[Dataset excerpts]
= = = =
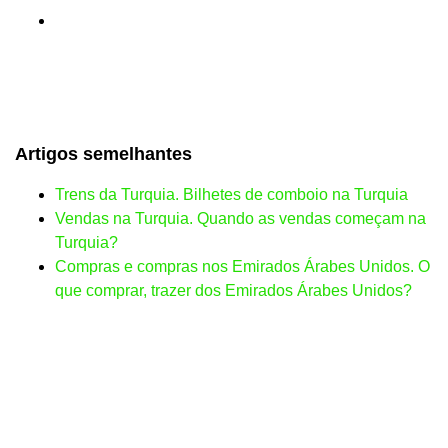
Artigos semelhantes
Trens da Turquia. Bilhetes de comboio na Turquia
Vendas na Turquia. Quando as vendas começam na
Turquia?
Compras e compras nos Emirados Árabes Unidos. O
que comprar, trazer dos Emirados Árabes Unidos?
= = = =
Pictures aside, write out all of the records exactly.

Result:
Artigos semelhantes
Trens da Turquia. Bilhetes de comboio na Turquia
Vendas na Turquia. Quando as vendas começam na
Turquia?
Compras e compras nos Emirados Árabes Unidos. O
que comprar, trazer dos Emirados Árabes Unidos?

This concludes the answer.